Wide area, smaller rating base tough mix

Economic development, managing growth, and paying for infrastructure with a small rating base remain major issues for the Waitaki district.

More than 22,000 people live in the 7216sq km district, but nearly 14,000 live in its urban centre, Oamaru, alone.

The district straddles both the Otago and Canterbury regions and the Waitaki District Council is faced with balancing the needs of a diverse community - with at times both different aspirations and needs.

The burgeoning Waitaki Valley is starting to face the growth pressures many say is the result of a spillover from the Queenstown Lakes and Central Otago districts' growth as well as an influx of summer visitors seeking outdoor recreation.

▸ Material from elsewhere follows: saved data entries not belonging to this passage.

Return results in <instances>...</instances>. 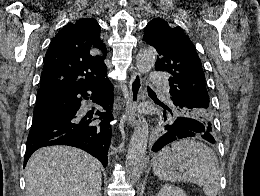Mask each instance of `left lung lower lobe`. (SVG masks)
I'll use <instances>...</instances> for the list:
<instances>
[{"instance_id": "left-lung-lower-lobe-1", "label": "left lung lower lobe", "mask_w": 260, "mask_h": 196, "mask_svg": "<svg viewBox=\"0 0 260 196\" xmlns=\"http://www.w3.org/2000/svg\"><path fill=\"white\" fill-rule=\"evenodd\" d=\"M201 136L210 143H215L213 126H208L200 121L190 118H179L166 127L165 133L153 145L154 152L159 151L165 145L180 138Z\"/></svg>"}]
</instances>
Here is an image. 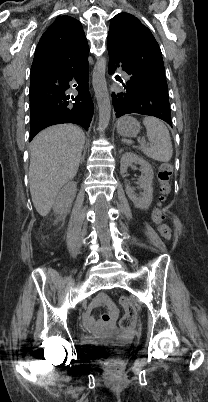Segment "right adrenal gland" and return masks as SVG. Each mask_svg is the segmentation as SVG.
<instances>
[{"label": "right adrenal gland", "mask_w": 208, "mask_h": 402, "mask_svg": "<svg viewBox=\"0 0 208 402\" xmlns=\"http://www.w3.org/2000/svg\"><path fill=\"white\" fill-rule=\"evenodd\" d=\"M85 152H86V148H84V154H83V156H81V162H84V160H85Z\"/></svg>", "instance_id": "2a0ac1e0"}]
</instances>
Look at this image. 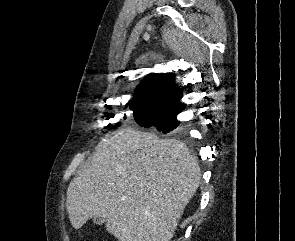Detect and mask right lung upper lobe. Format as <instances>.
I'll return each instance as SVG.
<instances>
[{
    "label": "right lung upper lobe",
    "instance_id": "obj_1",
    "mask_svg": "<svg viewBox=\"0 0 295 241\" xmlns=\"http://www.w3.org/2000/svg\"><path fill=\"white\" fill-rule=\"evenodd\" d=\"M181 97L172 74L151 73L139 84L129 105L169 117L185 107L180 103Z\"/></svg>",
    "mask_w": 295,
    "mask_h": 241
}]
</instances>
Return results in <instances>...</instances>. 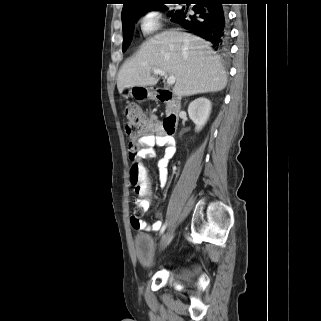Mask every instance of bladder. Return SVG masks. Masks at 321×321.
<instances>
[{"instance_id": "bladder-1", "label": "bladder", "mask_w": 321, "mask_h": 321, "mask_svg": "<svg viewBox=\"0 0 321 321\" xmlns=\"http://www.w3.org/2000/svg\"><path fill=\"white\" fill-rule=\"evenodd\" d=\"M134 249L138 261L146 268L150 269L155 265V239L148 233H138L134 236Z\"/></svg>"}]
</instances>
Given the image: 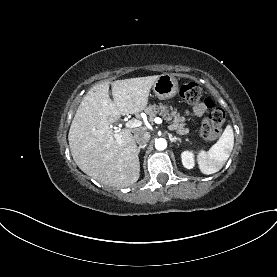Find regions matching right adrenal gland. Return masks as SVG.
I'll list each match as a JSON object with an SVG mask.
<instances>
[{
	"label": "right adrenal gland",
	"instance_id": "obj_1",
	"mask_svg": "<svg viewBox=\"0 0 277 277\" xmlns=\"http://www.w3.org/2000/svg\"><path fill=\"white\" fill-rule=\"evenodd\" d=\"M146 145H140L138 148H137V152L138 154L140 153V150L141 149H145Z\"/></svg>",
	"mask_w": 277,
	"mask_h": 277
}]
</instances>
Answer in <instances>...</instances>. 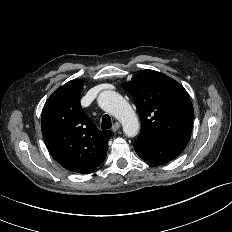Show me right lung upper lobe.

Rural Corriedale and Waihemo ward residents are facing increased pressure on their core services as the maintenance of the district's 1812km of local roads remains a challenge for the council.

And though Oamaru residents appear to be optimistic about growth, they are now faced with losing amenities residents have come to expect in a town of its size.

Retailers in Thames St, in the town's central business district, are vacating their premises in worrying numbers.

The town has lost its only movie theatre.

Residents and visitors with a cultural inclination have faced the long-term closure of Oamaru's 1882 Heritage New Zealand category 1-registered Forrester Gallery and the long-term closure of the North Otago Museum.

And an intensely scrutinised restructuring of Oamaru Hospital has resulted in a lot of angst in the community, with more than 20 staff members resigning at the hospital in the wake of a controversial organisational restructuring proposal distributed to staff in February.

And yet the district has, for the past three years, also seemed to be approaching a tipping point towards becoming a destination rather than a stopping point in New Zealand's tourism industry.

A $300million Disney feature, filmed in the Ahuriri Valley, was expected to bring at least $13million of spending to the Waitaki district, plus, what council chief executive Fergus Power referred to at the time as, "additional wider flow-on financial impacts expected to be significant but not calculated into this figure".

Mulan is expected in theatres in March 2020 and whether it brings any visitors with its release remains to be seen.

Also, since early 2018 the district council has led a bid to establish New Zealand's first Unesco Global Geopark.

Touted as a means to sell the district's "stories" - its landscapes, geology, cultural history, and gastronomy - to a global market, the project has hit a few hurdles.

In April, the project was delayed 12 months as the Waitaki Whitestone Geopark Trust withdrew its first application after a former global co-ordinator for the Global Geoparks Network, Prof Patrick McKeever, told the trust it was not ready to go ahead with its application.

A business case for the project has yet to be produced. Questions have been raised about its funding. And many residents continue to struggle with the concept as a whole, including the council's role in it.

Four master plan projects have been progressed this term, one each for the Waitaki Valley towns of Omarama and Otematata, one for the resurgent Oamaru Airport, home to the newly arrived New Zealand Airline Academy, and one for what has been described as a "jewel in the crown" for the district - Oamaru Harbour.

At the harbour, what was once a fight for the area's biodiversity against a zipline proposal evolved into a community effort to preserve the "tranquillity" of the historic area in the face of commercialisation where council officers estimate infrastructure costs of about $12million over the next 30 years.

Underpinning all these plans is the draft district plan expected next year.

As it renews its district plan, the council could introduce a "farm base area" where more intensive development was allowed, or create new provisions to protect areas of high-class soils.

It could investigate offering financial incentives to landowners who have "significant natural areas" on their property, or introduce subdivision rules that would keep those areas intact.

It could create stronger rules around the demolition of or damage to heritage structures.

The council will also continue to work on its water supply as next year construction is scheduled to begin on a second 8700cu m treated water reservoir to ensure unrestricted continuity of supply.

Late last year, the council issued water restrictions, warning that about 15,000 people on the Oamaru water supply could run out of treated water after sustained heavy rain caused the water entering the Oamaru treatment plant to be three times dirtier than it had ever been in the past.